Again, you can only know this by experiencing it.

And this is were Islam disagrees i think the ''spiritual part of god'' can be found in the previous prophets, messengers and scriptures. Not meaning they are god off-course.

I would say that Hinduism looks more like Christianity then except for Catholics..
 

Gharib

I want Khilafah back
When God is everywhere, he is also inside of the idol.
When God is everything, he is the idol too.
Idols are focus points for concentration when doing prayer or meditation.

Yes Hindus do believe that God is within the Idol and that's what they are actually worshiping. 3 questions:
1. Is that the whole God who is inside the Idol or part of It?
2. Doesn't that put limits on a God who doesn't have limits?
3. Since he is in everything and not only in the idol, it would make more sense to just pray facing anything and everything rather than only towards idols, would it not?

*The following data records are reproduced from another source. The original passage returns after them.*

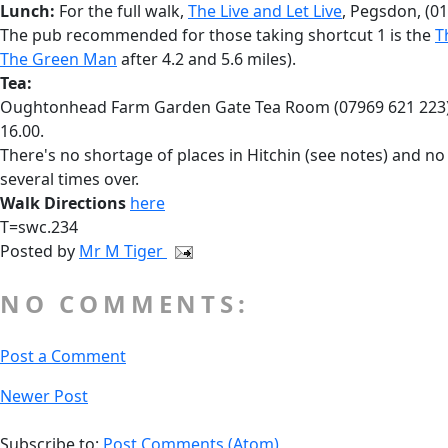
Lunch:
For the full walk,
The Live and Let Live
, Pegsdon, (01
The pub recommended for those taking shortcut 1 is the
T
The Green Man
after 4.2 and 5.6 miles).
Tea:
Oughtonhead Farm Garden Gate Tea Room (07969 621 223), a 
16.00.
There's no shortage of places in Hitchin (see notes) and no v
several times over.
Walk Directions
here
T=swc.234
Posted by
Mr M Tiger
NO COMMENTS:
Post a Comment
Newer Post
Subscribe to:
Post Comments (Atom)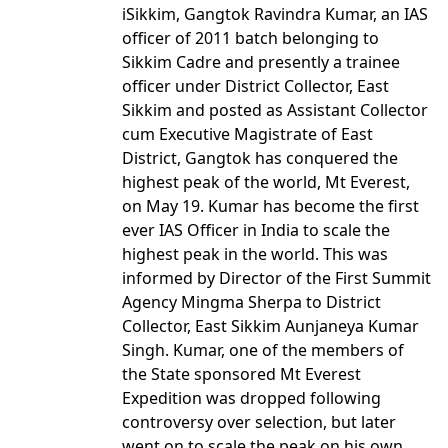
iSikkim, Gangtok Ravindra Kumar, an IAS
officer of 2011 batch belonging to
Sikkim Cadre and presently a trainee
officer under District Collector, East
Sikkim and posted as Assistant Collector
cum Executive Magistrate of East
District, Gangtok has conquered the
highest peak of the world, Mt Everest,
on May 19. Kumar has become the first
ever IAS Officer in India to scale the
highest peak in the world. This was
informed by Director of the First Summit
Agency Mingma Sherpa to District
Collector, East Sikkim Aunjaneya Kumar
Singh. Kumar, one of the members of
the State sponsored Mt Everest
Expedition was dropped following
controversy over selection, but later
went on to scale the peak on his own.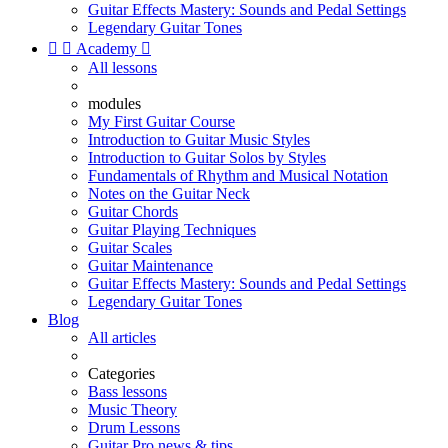
Guitar Effects Mastery: Sounds and Pedal Settings
Legendary Guitar Tones


Academy

All lessons
modules
My First Guitar Course
Introduction to Guitar Music Styles
Introduction to Guitar Solos by Styles
Fundamentals of Rhythm and Musical Notation
Notes on the Guitar Neck
Guitar Chords
Guitar Playing Techniques
Guitar Scales
Guitar Maintenance
Guitar Effects Mastery: Sounds and Pedal Settings
Legendary Guitar Tones
Blog
All articles
Categories
Bass lessons
Music Theory
Drum Lessons
Guitar Pro news & tips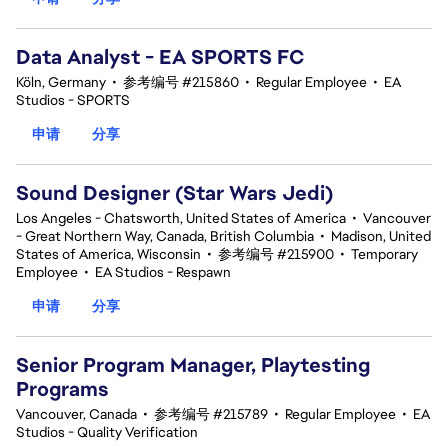
Data Analyst - EA SPORTS FC
Köln, Germany
•
参考编号 #215860
•
Regular Employee
•
EA
Studios - SPORTS
申请
分享
Sound Designer (Star Wars Jedi)
Los Angeles - Chatsworth, United States of America
•
Vancouver
- Great Northern Way, Canada, British Columbia
•
Madison, United
States of America, Wisconsin
•
参考编号 #215900
•
Temporary
Employee
•
EA Studios - Respawn
申请
分享
Senior Program Manager, Playtesting
Programs
Vancouver, Canada
•
参考编号 #215789
•
Regular Employee
•
EA
Studios - Quality Verification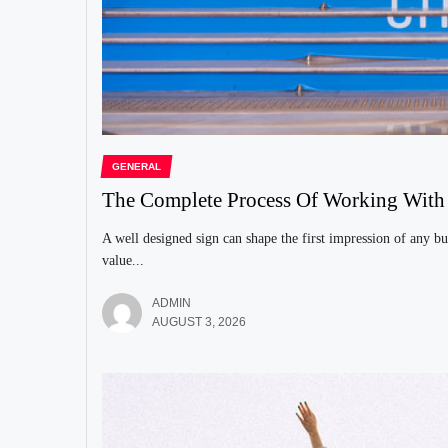
GENERAL
The Complete Process Of Working Wit
A well designed sign can shape the first impression of any bu
value...
ADMIN
AUGUST 3, 2026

As for a focal point, I know how it works to pray to God without a focal point per se in front of you. As I mentioned that we pray in the direction of the Kaba, which only serves as a sense of direction and nothing else. So we face a certain direction, but nothing specific as in of earthly (materialistic) origin.
 

Gharib

I want Khilafah back
The only difference is that the Hindu believes that God becomes present in Spirit within an physical object for the sake of his devotee. It is due to love and mercy that he does this for our sake. And hence the devotee who has this benefit experiences great love and relationship with the Lord in all areas of their life.

Again, you can only know this by experiencing it.

Does Hindu scripture teach that even that which is created by man, is divine like humans and other things which are, lets say, 'natural' (humans, trees, the earth).

The Arabs worshiped idols while they knew that a one greater God existed. They took the idols as being the 'Commanders in Chief' (there was the idol of war, that of rain, etc) of certain things, so they would rather pray to the idols and they in turn brought the case to God.

So since God is everywhere, it doesn't make sense that he has to be confined within a specific idol.

Does the size of the idol matter by any chance, does it play any role? Some idols are smaller and some larger, does that hold any significance?
 

HerDotness

Lady Babbleon
I am sorry to say this but do not certain Christian community's do the same for example they have idol's and images of Jesus(p) in there churches and then pray in the name of Jesus(p)... towards Jesus(p).

Maybe i am confused but i am certain the Roman Catholics do use Idols as worship..

No, you are misinformed.

It is, however, a common mistaken belief even among other American Christians that Roman Catholics pray TO the statue as if it is worthy of worship--which would make it an idol.

Catholics use statues and pictures of the saints and of Mary and Jesus just as people keep photos or painted portraits of loved ones to remind them of the person. A person might look lovingly for some time at a loved one's photo, thinking how much that person is loved--similar to how a Catholic might do praying before a statue. However, the person doing this does not for a moment think that the photo actually is the loved one.

A Catholic does not think--and definitely should not!--that the statue is Jesus or the saint or that either somehow is within the statue.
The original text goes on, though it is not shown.